DRDGOLD said a decision to pay R126m amid a legal dispute with a local municipality regarding electricity tariffs would not affect its intention to pay a dividend. The company is due to report its interim results on February 15.
The gold retreatment company is due to contest in the High Court an alleged under-payment for electricity supplied to its Ergo plant east of Johannesburg.

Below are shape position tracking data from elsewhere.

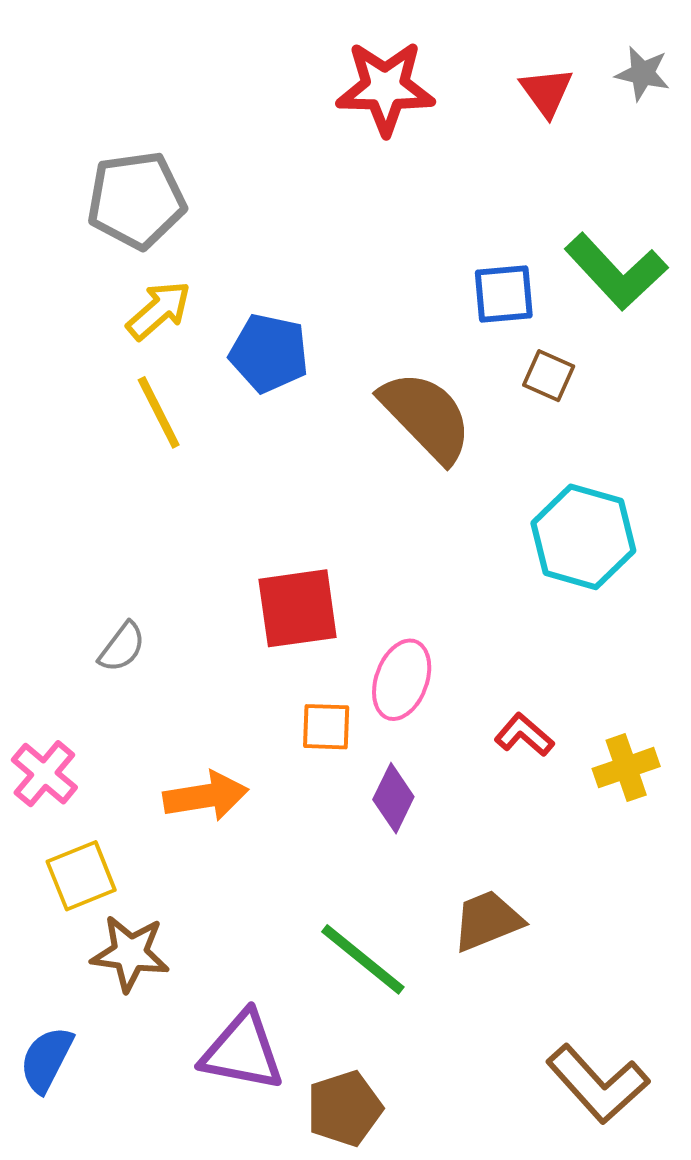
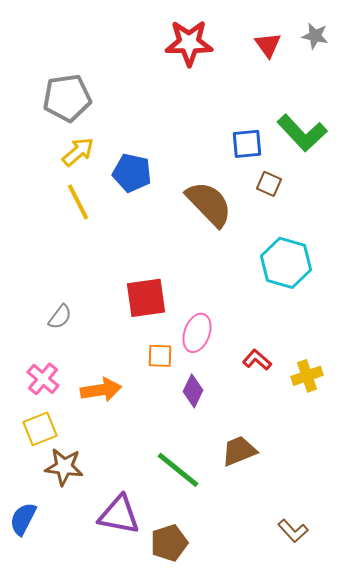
pink cross: (44, 774) -> (43, 379), moved
brown L-shape: (598, 1084) -> (293, 531), size x0.6

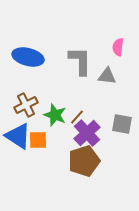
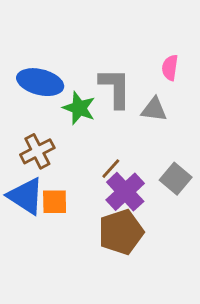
green star: (55, 115) -> (79, 108), moved
gray square: (122, 124) -> (176, 179), turned 30

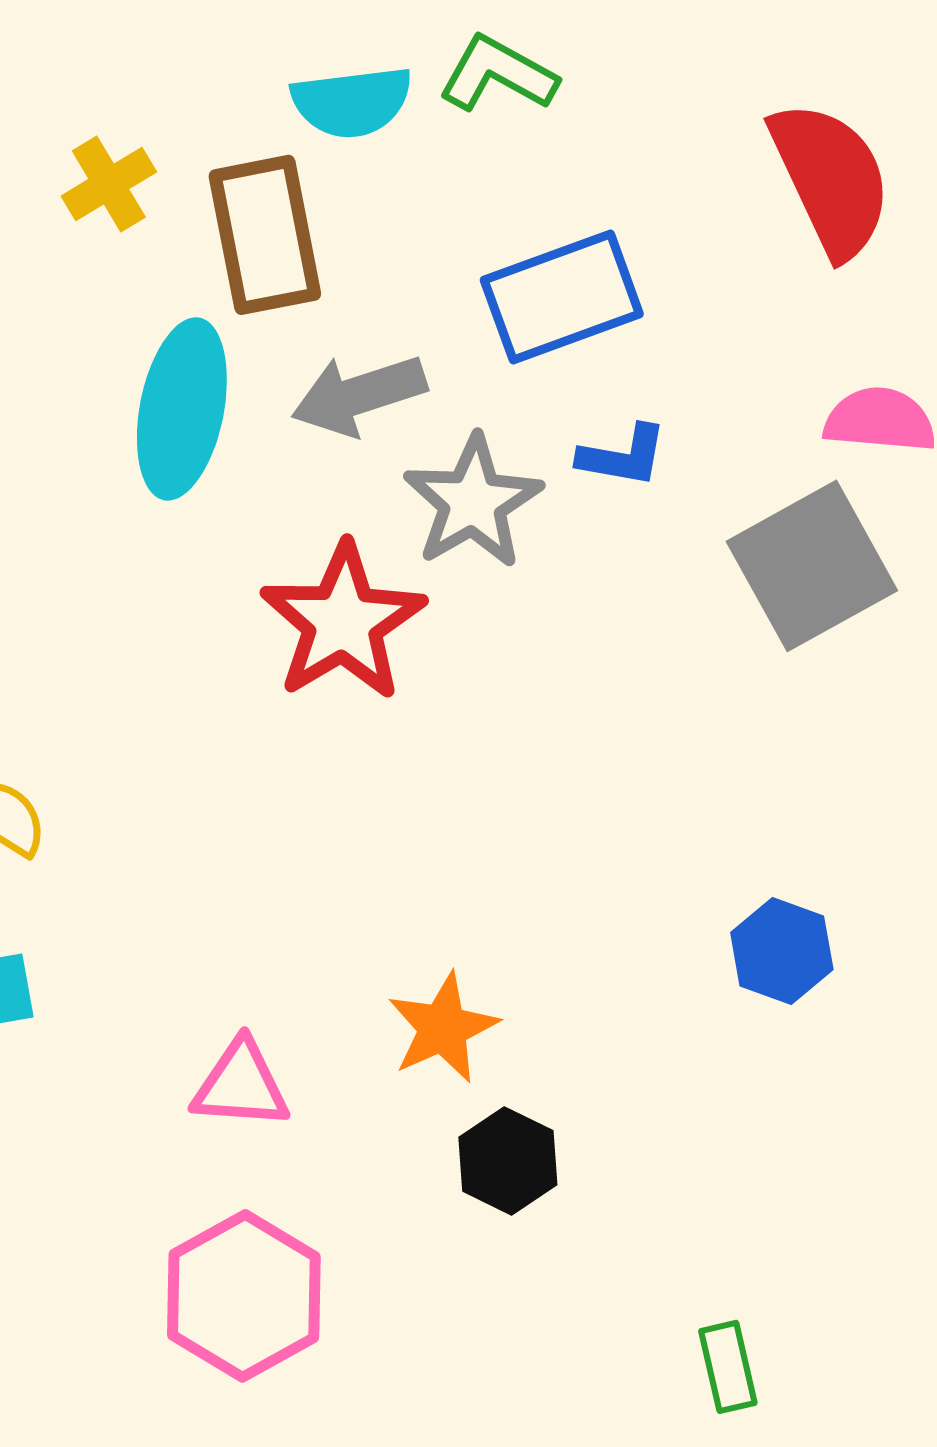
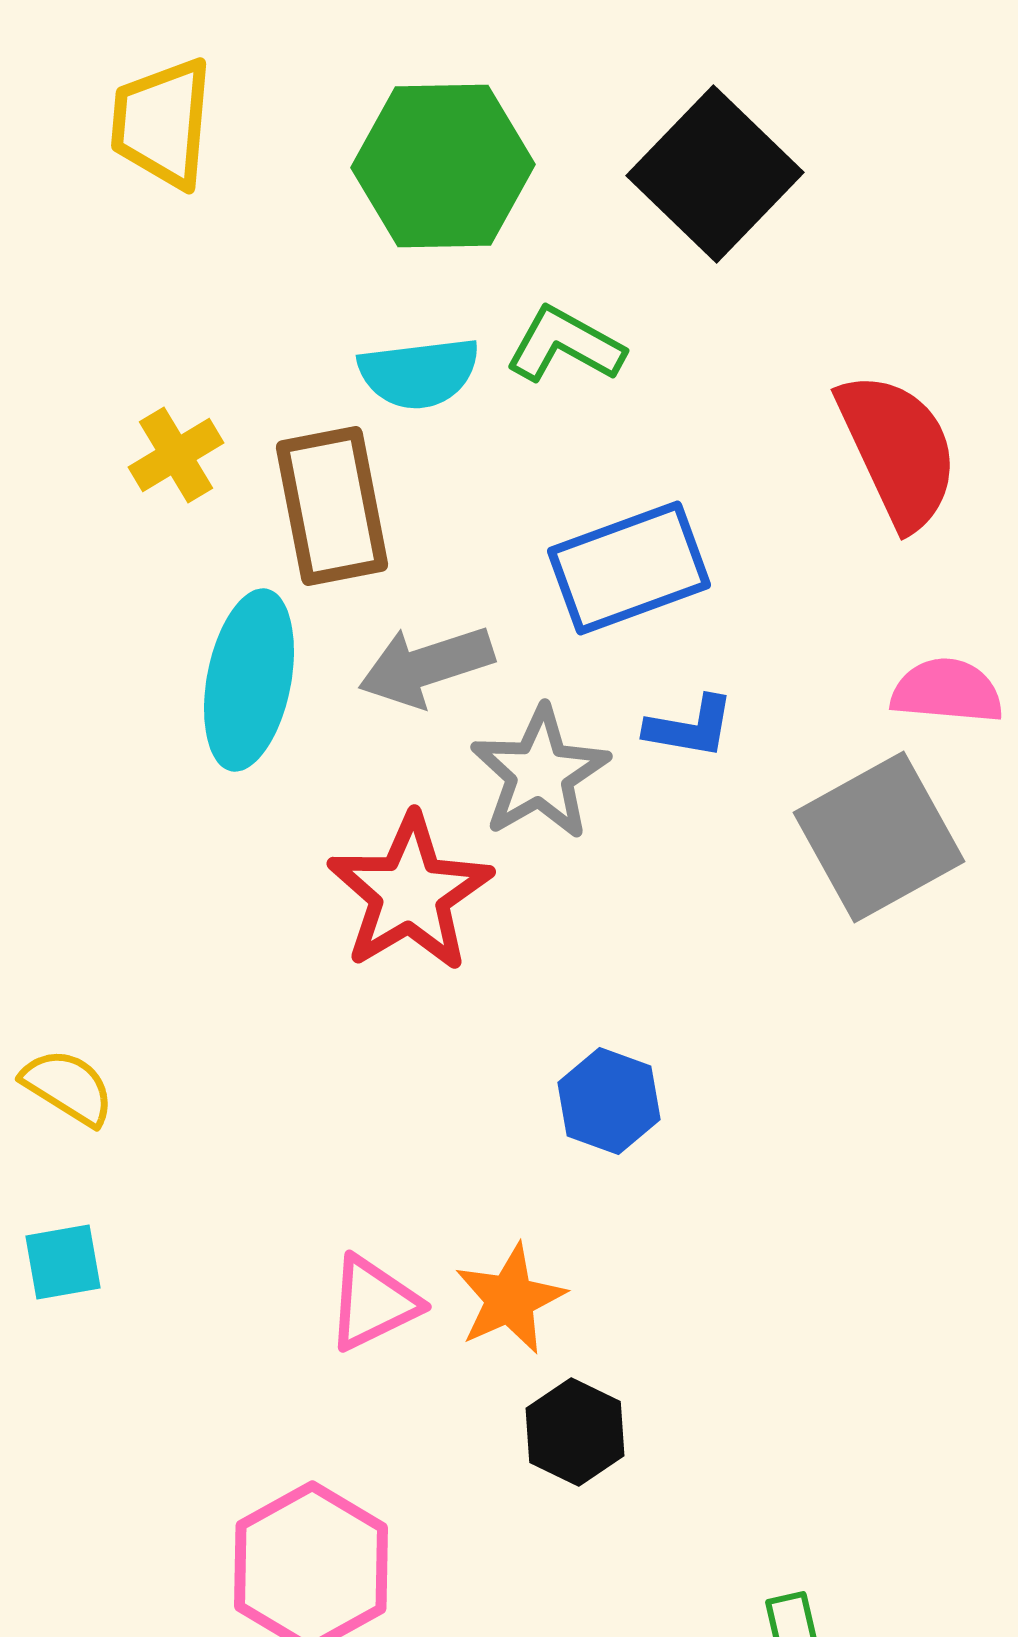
blue hexagon: (782, 951) -> (609, 1101), moved
pink triangle: (241, 1085) -> (373, 1303), moved, turned -30

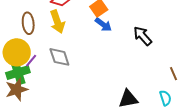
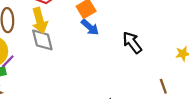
gray diamond: (59, 57) -> (42, 40), moved

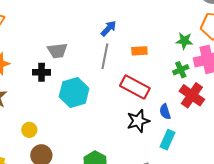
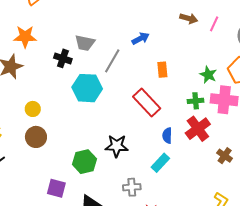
orange rectangle: (139, 51) -> (162, 70), turned 70
gray line: (105, 56) -> (112, 61), moved
black star: (138, 121) -> (117, 146), moved

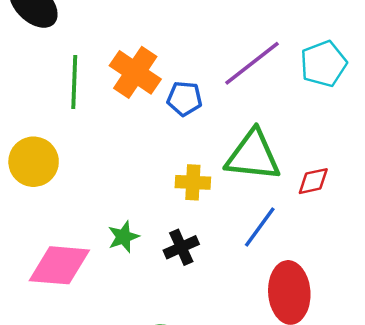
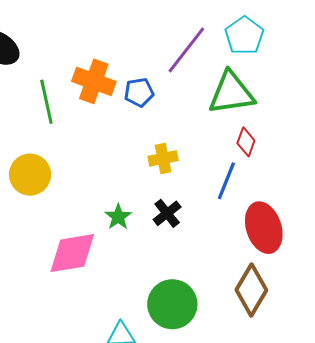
green triangle: (253, 156) -> (231, 93), moved
red diamond: (313, 181) -> (246, 142), moved, turned -44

The plaintiff is the Ekurhuleni Metropolitan Municipality (EMM).
DRDGold said that it need only pay electricity tariffs to Eskom, the South African power utility, as it has an agreement to receive the electricity directly. The EMM, however, argues that it is owed a surcharge. The dispute has been underway since December 2014.
In May 2016, EMM threatened to cut off Ergo’s electricity supply unless Ergo paid “arrears”. This kicked off a series of legal actions, including an attempt by EMM to overturn an interdict granted by the High Court against it forcing Ergo to pay the alleged surcharge. DRDgold then took the dispute to the Constitutional Court which recently judged that the matter was not for it to resolve.
DRDGOLD said in an announcement today that this ruling would not affect the company’s approach to the payment of dividends “… since the funds were held in a trust account and was dealt with by the company as restricted cash”. However, DRDGold’s cash balance of R295m as of December 31 has been reduced, it said.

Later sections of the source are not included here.